Is 'Reinterpret_Cast'Ing Between Hardware Simd Vector Pointer and the Corresponding Type an Undefined Behavior

Is `reinterpret_cast`ing between hardware SIMD vector pointer and the corresponding type an undefined behavior?

ISO C++ doesn't define __m256, so we need to look at what does define their behaviour on the implementations that support them.

Intel's intrinsics define vector-pointers like __m256* as being allowed to alias anything else, the same way ISO C++ defines char* as being allowed to alias.

So yes, it's safe to dereference a __m256* instead of using a _mm256_load_ps() aligned-load intrinsic.

But especially for float/double, it's often easier to use the intrinsics because they take care of casting from float*, too. For integers, the AVX512 load/store intrinsics are defined as taking void*, but before that you need an extra (__m256i*) which is just a lot of clutter.

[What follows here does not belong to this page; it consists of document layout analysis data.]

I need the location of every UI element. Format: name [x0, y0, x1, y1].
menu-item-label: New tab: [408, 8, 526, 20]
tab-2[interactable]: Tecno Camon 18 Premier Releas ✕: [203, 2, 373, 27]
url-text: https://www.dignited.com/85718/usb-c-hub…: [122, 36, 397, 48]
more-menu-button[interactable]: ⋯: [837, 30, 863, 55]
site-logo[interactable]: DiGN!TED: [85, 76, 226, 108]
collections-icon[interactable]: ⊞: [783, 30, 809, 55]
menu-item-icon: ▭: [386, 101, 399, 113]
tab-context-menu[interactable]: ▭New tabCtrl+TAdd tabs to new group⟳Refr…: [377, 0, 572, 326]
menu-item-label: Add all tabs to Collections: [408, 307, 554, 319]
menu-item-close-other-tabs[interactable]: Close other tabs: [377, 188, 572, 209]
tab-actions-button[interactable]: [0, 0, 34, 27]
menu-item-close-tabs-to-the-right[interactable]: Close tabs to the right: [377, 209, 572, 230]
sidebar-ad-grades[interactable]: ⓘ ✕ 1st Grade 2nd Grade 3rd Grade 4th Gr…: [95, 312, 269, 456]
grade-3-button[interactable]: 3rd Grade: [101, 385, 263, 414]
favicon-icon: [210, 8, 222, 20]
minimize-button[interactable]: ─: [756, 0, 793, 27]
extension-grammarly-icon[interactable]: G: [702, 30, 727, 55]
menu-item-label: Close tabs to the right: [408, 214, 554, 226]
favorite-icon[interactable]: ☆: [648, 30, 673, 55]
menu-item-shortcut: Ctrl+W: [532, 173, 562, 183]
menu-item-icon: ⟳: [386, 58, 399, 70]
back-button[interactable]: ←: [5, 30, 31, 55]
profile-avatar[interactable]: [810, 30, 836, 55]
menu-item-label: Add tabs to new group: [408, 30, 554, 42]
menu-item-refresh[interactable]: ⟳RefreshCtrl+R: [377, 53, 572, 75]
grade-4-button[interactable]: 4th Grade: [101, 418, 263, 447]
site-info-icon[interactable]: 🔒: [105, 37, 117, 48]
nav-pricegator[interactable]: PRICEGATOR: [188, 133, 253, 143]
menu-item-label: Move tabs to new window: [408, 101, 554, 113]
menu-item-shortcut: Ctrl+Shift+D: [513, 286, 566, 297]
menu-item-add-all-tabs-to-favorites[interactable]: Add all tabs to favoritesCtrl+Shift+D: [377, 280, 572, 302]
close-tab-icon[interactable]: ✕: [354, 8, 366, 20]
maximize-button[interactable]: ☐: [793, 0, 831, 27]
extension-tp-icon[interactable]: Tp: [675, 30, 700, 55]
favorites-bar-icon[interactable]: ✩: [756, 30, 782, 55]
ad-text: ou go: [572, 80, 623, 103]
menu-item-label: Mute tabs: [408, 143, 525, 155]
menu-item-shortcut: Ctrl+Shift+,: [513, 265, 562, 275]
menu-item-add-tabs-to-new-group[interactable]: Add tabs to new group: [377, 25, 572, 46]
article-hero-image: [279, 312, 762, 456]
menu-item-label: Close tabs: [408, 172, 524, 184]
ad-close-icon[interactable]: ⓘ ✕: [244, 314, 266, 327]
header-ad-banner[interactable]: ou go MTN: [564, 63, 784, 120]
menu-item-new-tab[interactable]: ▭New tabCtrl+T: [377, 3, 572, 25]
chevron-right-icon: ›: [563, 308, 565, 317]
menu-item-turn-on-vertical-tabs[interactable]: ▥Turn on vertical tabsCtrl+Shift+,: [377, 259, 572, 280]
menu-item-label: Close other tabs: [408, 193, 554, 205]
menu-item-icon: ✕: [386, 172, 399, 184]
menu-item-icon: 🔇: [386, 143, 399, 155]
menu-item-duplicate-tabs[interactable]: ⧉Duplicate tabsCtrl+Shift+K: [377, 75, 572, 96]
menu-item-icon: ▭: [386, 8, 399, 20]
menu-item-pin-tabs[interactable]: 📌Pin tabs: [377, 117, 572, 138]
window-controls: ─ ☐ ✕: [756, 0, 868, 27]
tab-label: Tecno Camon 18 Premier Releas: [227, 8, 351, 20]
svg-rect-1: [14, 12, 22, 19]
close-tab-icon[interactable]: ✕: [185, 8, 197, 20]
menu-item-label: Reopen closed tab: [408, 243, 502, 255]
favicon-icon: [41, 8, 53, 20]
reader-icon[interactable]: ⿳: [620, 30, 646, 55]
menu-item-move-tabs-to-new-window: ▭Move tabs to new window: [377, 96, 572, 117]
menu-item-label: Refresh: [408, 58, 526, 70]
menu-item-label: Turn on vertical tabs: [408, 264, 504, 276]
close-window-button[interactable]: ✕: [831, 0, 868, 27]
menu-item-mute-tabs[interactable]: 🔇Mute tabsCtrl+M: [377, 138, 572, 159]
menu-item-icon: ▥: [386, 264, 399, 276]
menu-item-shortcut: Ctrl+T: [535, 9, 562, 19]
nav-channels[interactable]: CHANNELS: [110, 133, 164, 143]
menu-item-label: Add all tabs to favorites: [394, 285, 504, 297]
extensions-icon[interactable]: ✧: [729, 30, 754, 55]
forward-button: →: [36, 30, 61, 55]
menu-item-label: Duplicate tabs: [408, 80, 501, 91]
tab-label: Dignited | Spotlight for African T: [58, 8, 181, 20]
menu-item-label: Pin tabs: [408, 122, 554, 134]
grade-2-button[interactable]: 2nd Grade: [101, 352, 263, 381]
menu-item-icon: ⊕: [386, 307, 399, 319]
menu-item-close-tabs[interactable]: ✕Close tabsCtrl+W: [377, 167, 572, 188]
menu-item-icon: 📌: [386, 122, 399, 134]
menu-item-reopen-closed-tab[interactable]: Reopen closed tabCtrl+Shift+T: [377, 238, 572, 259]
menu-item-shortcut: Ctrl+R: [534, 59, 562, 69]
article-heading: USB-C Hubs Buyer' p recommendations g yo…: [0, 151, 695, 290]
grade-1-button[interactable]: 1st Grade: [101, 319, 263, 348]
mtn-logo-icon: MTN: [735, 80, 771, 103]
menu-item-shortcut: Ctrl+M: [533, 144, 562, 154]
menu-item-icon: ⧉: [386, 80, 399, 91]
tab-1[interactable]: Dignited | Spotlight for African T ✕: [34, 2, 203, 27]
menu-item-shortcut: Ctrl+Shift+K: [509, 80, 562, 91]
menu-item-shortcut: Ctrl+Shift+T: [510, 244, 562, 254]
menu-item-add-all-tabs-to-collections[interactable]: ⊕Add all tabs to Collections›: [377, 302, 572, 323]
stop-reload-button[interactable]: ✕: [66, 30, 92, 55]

In gcc, this is implemented by defining __m256 with a may_alias attribute: from gcc7.3's avxintrin.h (one of the headers that <immintrin.h> includes):

/* The Intel API is flexible enough that we must allow aliasing with other
   vector types, and their scalar components.  */
typedef float __m256 __attribute__ ((__vector_size__ (32),
                                     __may_alias__));
typedef long long __m256i __attribute__ ((__vector_size__ (32),
                                          __may_alias__));
typedef double __m256d __attribute__ ((__vector_size__ (32),
                                       __may_alias__));

/* Unaligned version of the same types.  */
typedef float __m256_u __attribute__ ((__vector_size__ (32),
                                       __may_alias__,
                                       __aligned__ (1)));
typedef long long __m256i_u __attribute__ ((__vector_size__ (32),
                                            __may_alias__,
                                            __aligned__ (1)));
typedef double __m256d_u __attribute__ ((__vector_size__ (32),
                                         __may_alias__,
                                         __aligned__ (1)));

(In case you were wondering, this is why dereferencing a __m256* is like _mm256_store_ps, not storeu.)

GNU C native vectors without may_alias are allowed to alias their scalar type, e.g. even without the may_alias, you could safely cast between float* and a hypothetical v8sf type. But may_alias makes it safe to load from an array of int[], char[], or whatever.

I'm talking about how GCC implements Intel's intrinsics only because that's what I'm familiar with. I've heard from gcc developers that they chose that implementation because it was required for compatibility with Intel.

Other behaviour Intel's intrinsics require to be defined

Using Intel's API for _mm_storeu_si128( (__m128i*)&arr[i], vec); requires you to create potentially-unaligned pointers which would fault if you deferenced them. And _mm_storeu_ps to a location that isn't 4-byte aligned requires creating an under-aligned float*.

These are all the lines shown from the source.